Re: Catalog/Metadata consistency during changeset extraction from wal

From: Robert Haas <robertmhaas(at)gmail(dot)com>
To: Andres Freund <andres(at)2ndquadrant(dot)com>
Cc: pgsql-hackers(at)postgresql(dot)org, Florian Pflug <fgp(at)phlo(dot)org>, Simon Riggs <simon(at)2ndquadrant(dot)com>
Subject: Re: Catalog/Metadata consistency during changeset extraction from wal
Date: 2012-06-25 15:34:13
Message-ID: CA+TgmobL-GY7pXou-9huHiyEU3so1YYXBocXMcUR1OeoY3rMhQ@mail.gmail.com
Views: Raw Message | Whole Thread | Download mbox | Resend email
Thread:
Lists: pgsql-hackers

On Mon, Jun 25, 2012 at 9:43 AM, Andres Freund <andres(at)2ndquadrant(dot)com> wrote:
>> > The only theoretical way I see against that problem would be to postpone
>> > all relation unlinks untill everything that could possibly read them has
>> > finished. Doesn't seem to alluring although it would be needed if we
>> > ever move more things of SnapshotNow.
>> >
>> > Input/Ideas/Opinions?
>>
>> Yeah, this is slightly nasty.  I'm not sure whether or not there's a
>> way to make it work.
> Postponing all non-rollback unlinks to the next "logical checkpoint" is the
> only thing I can think of...

There are a number of cool things we could do if we postponed unlinks.
Like, why can't we allow concurrent read-only queries while a CLUSTER
operation is in progress? Well, two reasons. The first is that we
currently can't do ANY DDL with less than a full table lock because of
SnapshotNow-related race conditions. The second is that people might
still need to look at the old heap after the CLUSTER transaction
commits. Some kind of delayed unlink facility where we
garbage-collect relation backing files when their refcount falls to
zero would solve the second problem - not that that's any help by
itself without a solution to the first one, but hey.

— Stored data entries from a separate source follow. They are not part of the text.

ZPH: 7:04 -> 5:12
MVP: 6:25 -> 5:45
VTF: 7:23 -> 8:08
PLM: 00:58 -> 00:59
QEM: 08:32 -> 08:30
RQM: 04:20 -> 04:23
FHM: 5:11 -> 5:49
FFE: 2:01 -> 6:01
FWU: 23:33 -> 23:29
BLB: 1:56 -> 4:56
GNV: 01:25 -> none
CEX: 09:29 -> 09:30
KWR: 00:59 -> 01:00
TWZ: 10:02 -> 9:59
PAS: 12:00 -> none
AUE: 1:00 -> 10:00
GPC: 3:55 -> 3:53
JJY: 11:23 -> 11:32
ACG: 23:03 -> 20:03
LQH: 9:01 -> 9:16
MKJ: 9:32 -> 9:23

>> I had another idea.  Suppose decoding happens directly on the primary,
>> because I'm still hoping there's a way to swing that.  Suppose further
>> that we handle DDL by insisting that (1) any backend which wants to
>> add columns or change the types of existing columns must first wait
>> for logical replication to catch up and (2) if a backend which has
>> added columns or changed the types of existing columns then writes to
>> the modified table, decoding of those writes will be postponed until
>> transaction commit.  I think that's enough to guarantee that the
>> decoding process can just use the catalogs as they stand, with plain
>> old SnapshotNow.
> I don't think its that easy. If you e.g. have multiple ALTER's in the same
> transaction interspersed with inserted rows they will all have different
> TupleDesc's.

If new columns were added, then tuples created with those older
tuple-descriptors can still be interpreted with the latest
tuple-descriptor.

Columns that are dropped or retyped are a little trickier, but
honestly... how much do we care about those cases? How practical is
it to suppose we're going to be able to handle them sanely anyway?
Suppose that the user defines a type which works just like int4 except
that the output functions writes out each number in pig latin (and the
input function parses pig latin). The user defines the types as
binary coercible to each other and then does ALTER TABLE on a large
table with an int4 column, transforming it into an int4piglatin
column. Due to Noah Misch's fine work, we will conclude that no table
rewrite is needed. But if logical replication is in use, then in
theory we should scan the whole table and generate an LCR for each row
saying "the row with primary key X was updated, and column Y, which
used to contain 42, now contains ourty-two-fay". Otherwise, if we're
doing heterogenous replication into a system that just stores that
column as text, it'll end up with the wrong contents. On the other
hand, if we're trying to ship data to another PostgreSQL instance
where the column hasn't yet been updated, then all of those LCRs are
just going to error out when we try to apply them.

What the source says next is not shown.